2. There is also in it salvation or eternal life: Titus 3:7, ‘That being justified by his grace, we should be made heirs, according to the hope of eternal life.
These two benefits give us the greatest support and comfort against all kinds of troubles. Against troubles of mind, or inward troubles, we are supported by the pardon of our sins : Mat. 9:2 ‘Son, be of good cheer; thy sins be forgiven thee.’
Again, both are eminently accomplished at the last judgment, when the righteousness of faith stands us in good stead. Then by the one we are freed from the guilt of sin, and so have deliverance from eternal death; by the other we have not only right, but the entrance into God’s eternal glory.
Meet the Author and part of your Christian heritage: Thomas Manton (1620–1677) was an English Puritan clergyman. Thomas Manton was invited to preach before Parliament on at least six occasions. The first occasion was on June 30, 1647, which was a fast day for Parliament. His sermon was based on Zechariah 14:9 and entitled, “Meat out of the Eater; or, Hopes of Unity in and by Divided and Distracted Times.”
Exactly one year later, on June 30, 1648, he preached another fast sermon on Revelation 3:20, “England’s Spiritual Languishing; with the Causes and the Cure.” He also participated in the Westminster Assembly as one of three clerks, was later appointed to write a preface to the second edition of the Westminster Confession in 1658, and served Oliver Cromwell as a chaplain and a trier (an overseeing body that examined men for the ministry).
In 1656 he moved to London as he was appointed as a lecturer at Westminster Abbey and most importantly as rector of St.

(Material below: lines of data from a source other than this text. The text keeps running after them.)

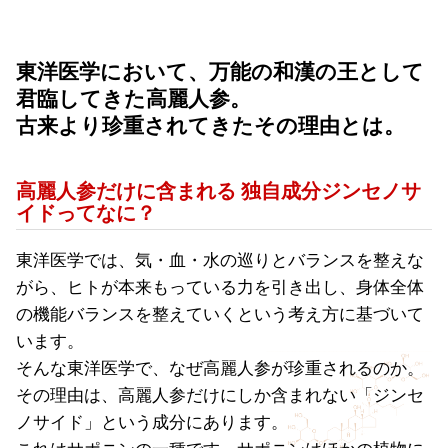
東洋医学において、
万能の和漢の王として
君臨してきた高麗人参。
古来より珍重されてきたその理由とは。
高麗人参だけに含まれる 独自成分ジンセノサ
イドってなに？
東洋医学では、気・血・水の巡りとバランスを整えな
がら、ヒトが本来もっている力を引き出し、身体全体
の機能バランスを整えていくという考え方に基づいて
います。
そんな東洋医学で、なぜ高麗人参が珍重されるのか。
その理由は、高麗人参だけにしか含まれない「ジンセ
ノサイド」という成分にあります。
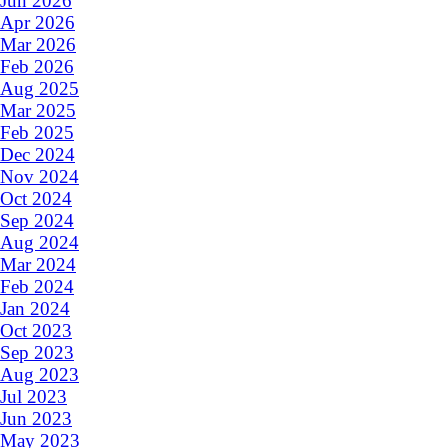
Jun 2026
Apr 2026
Mar 2026
Feb 2026
Aug 2025
Mar 2025
Feb 2025
Dec 2024
Nov 2024
Oct 2024
Sep 2024
Aug 2024
Mar 2024
Feb 2024
Jan 2024
Oct 2023
Sep 2023
Aug 2023
Jul 2023
Jun 2023
May 2023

Paul’s, Covent Garden, succeeding Obadiah Sedgwick. During this time Cromwell died and England entered a period of great uncertainty. This led Presbyterians such as Manton to call for the restoration of Charles II in 1660, traveling along with others to Breda, The Netherlands, to negotiate his return. After Charles returned, Manton was part of the negotiations called the Savoy Conference, in which the scruples of the Presbyterians and Congregationalists concerning the Prayer Book were formally discussed. Yet since the Cavalier Parliament was filled with Laudians, 1662 saw the enactment of the Act of Uniformity 1662. All ministers were to be ordained or re-ordained by a bishop, they were to renounce the Solemn League and Covenant, promise loyalty to the Prayer Book, and subscribe the Thirty-Nine Articles. Since Manton was on favorable terms with Charles II he was offered the Deanery of Rochester, but he refused on conscience grounds.

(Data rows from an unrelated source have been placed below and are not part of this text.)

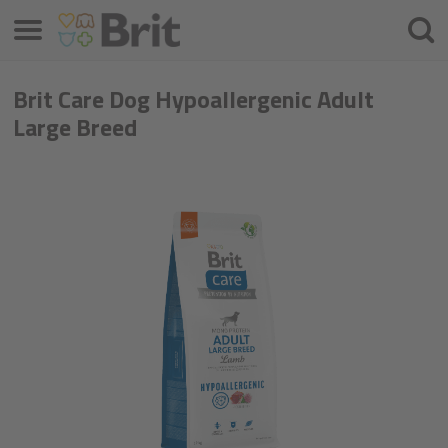
Izbornik
Pretra
Brit Care Dog Hypoallergenic Adult
Large Breed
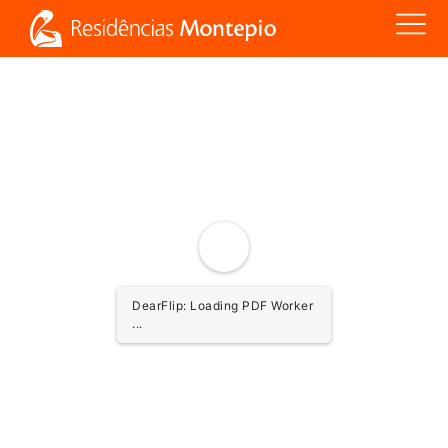
DearFlip: Loading PDF Worker
...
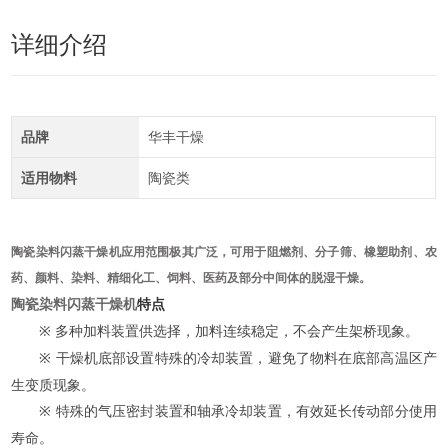
详细介绍
品牌
华丰干燥
适用物料
陶瓷类
陶瓷染料闪蒸干燥机
应用范围极其广泛，可用于阻燃剂、分子筛、橡塑助剂、农
药、颜料、染料、精细化工、饲料、医药及部分中间体的脱湿干燥。
陶瓷染料闪蒸干燥机
特点
多种加料装置供选择，加料连续稳定，不会产生架桥现象。
※
干燥机底部设置特殊的冷却装置，避免了物料在底部高温区产
※
生变质现象。
特殊的气压密封装置和轴承冷却装置，有效延长传动部分使用
※
寿命。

Manton’s last years were tumultuous. The Act of Uniformity led to the “Great Ejection.” On August 17, 1662, Manton preached his last sermon at Covent Garden on Hebrews 12:1. He also continued to write even when imprisoned for refusing to cooperate for six months in 1670 in violation of the Conventicle Act. 1672 saw the Declaration of Indulgence, in which men like Manton were granted a license to preach at home. Manton then became a lecturer at Pinner’s Hall for the so-called “morning exercises.” Parliament, though, revoked this Indulgence the year after. Manton would later die on October 18, 1677, and was survived by his wife and three children.